The FDA has spent the better part of the last decade examining the contamination risk of reusable, reprocessed duodenoscopes—and, based on those findings, urging medical devicemakers to develop scopes that are at least partially disposable.
Now, with six partially or fully disposable duodenoscopes cleared by the FDA to date, the agency is ramping up its push for hospitals to use only those products.
In letter issued to healthcare providers Tuesday, the FDA urged them to accelerate and complete the transition to “innovative duodenoscope designs,” which include both fully disposable devices and those with single-use components such as endcaps and elevators.
Even the latter options can hugely cut down on contamination risk, according to the agency, since bacteria and biomatter can remain lodged inside the hard-to-clean crevices of the fixed endcaps and internal elevators of reusable duodenoscopes even after standard reprocessing procedures.
“Duodenoscope manufacturers no longer market fixed-endcap duodenoscopes in the U.S., and fixed-endcap duodenoscopes still in use at healthcare facilities should be replaced with newer duodenoscope models,” the FDA wrote.
Beginning in 2015, the FDA called on all developers of reusable duodenoscopes cleared in the U.S.—namely Olympus, Fujifilm and Pentax—to perform postmarket surveillance studies of their devices’ contamination rates.
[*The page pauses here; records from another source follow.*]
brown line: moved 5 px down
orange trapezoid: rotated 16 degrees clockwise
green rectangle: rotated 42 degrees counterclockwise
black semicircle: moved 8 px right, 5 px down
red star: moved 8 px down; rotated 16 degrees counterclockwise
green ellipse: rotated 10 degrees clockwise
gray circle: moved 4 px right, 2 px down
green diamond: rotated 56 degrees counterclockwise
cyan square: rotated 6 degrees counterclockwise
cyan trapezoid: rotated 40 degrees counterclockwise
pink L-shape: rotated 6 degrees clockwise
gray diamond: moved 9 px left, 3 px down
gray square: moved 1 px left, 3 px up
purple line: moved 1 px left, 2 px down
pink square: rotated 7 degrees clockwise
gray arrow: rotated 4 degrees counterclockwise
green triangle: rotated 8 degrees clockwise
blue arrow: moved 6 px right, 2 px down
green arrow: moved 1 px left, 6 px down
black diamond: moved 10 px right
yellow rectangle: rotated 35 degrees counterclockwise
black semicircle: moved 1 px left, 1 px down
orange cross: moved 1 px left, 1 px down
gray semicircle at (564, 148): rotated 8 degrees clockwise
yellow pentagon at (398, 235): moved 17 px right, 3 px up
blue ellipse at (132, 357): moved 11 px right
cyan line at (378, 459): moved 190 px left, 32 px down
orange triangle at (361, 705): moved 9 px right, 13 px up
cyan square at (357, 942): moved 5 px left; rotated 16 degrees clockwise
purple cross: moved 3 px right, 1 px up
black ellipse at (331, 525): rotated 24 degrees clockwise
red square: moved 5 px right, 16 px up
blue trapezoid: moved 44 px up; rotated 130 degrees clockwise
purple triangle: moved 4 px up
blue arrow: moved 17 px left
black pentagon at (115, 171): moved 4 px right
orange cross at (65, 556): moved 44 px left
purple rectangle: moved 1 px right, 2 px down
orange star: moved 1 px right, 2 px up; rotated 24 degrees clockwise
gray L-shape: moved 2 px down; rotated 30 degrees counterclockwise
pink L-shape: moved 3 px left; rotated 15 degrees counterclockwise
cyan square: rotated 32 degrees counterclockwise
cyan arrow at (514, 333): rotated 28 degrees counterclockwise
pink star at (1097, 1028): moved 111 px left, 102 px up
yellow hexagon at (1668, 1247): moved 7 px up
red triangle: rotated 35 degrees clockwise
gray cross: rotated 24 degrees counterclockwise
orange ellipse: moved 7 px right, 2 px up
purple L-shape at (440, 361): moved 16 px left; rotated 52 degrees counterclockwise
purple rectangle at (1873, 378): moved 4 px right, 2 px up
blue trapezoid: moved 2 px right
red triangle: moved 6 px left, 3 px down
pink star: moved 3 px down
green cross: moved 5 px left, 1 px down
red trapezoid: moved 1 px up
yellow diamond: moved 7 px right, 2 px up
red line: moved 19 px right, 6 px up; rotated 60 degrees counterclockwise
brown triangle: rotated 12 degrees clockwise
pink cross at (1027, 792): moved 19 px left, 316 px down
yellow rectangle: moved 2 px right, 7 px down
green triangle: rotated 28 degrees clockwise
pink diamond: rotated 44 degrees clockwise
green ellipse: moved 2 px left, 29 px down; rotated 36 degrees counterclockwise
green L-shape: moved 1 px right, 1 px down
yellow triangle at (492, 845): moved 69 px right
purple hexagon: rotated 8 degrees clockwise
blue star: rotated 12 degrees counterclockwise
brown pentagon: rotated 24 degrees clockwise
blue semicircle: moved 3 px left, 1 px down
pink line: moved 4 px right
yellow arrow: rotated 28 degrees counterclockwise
They found that up to 6.6% of samples may continue to test positive for “high-concern organisms” after reprocessing, such as E. coli and Pseudomonas.
Those findings—which the FDA said depicted higher-than-expected rates of contamination—attributed the heightened risk to environmental contamination, damage to the duodenoscopes and errors in following reprocessing procedures, often stemming from difficulty understanding the manufacturers’ cleaning instructions.
Due to those study results and the FDA’s urging, all three companies began the process of taking their scopes with fixed endcaps off the market and replacing them with disposable versions, as other medtech makers also began rolling out their own single-use devices.
Though studies of the disposable tech are still underway, the FDA reported that early results for Fujifilm’s single-use endcap model show only 0.5% of the tested devices have held onto high-concern organisms after the endcap is replaced, and none have tested positive for enough low-concern organisms to indicate a failure in sterilization.
Since the FDA last issued an update on its push for the use of disposable duodenoscopes in 2020, it noted that two more devices with disposable elevator components—both from Pentax—have been cleared for U.S. sales.
They joined disposable endcap models from Olympus and Fujifilm as well as two entirely single-use devices from Ambu and Boston Scientific, the latter of which became the world’s first fully disposable duodenoscope upon its 2019 clearance.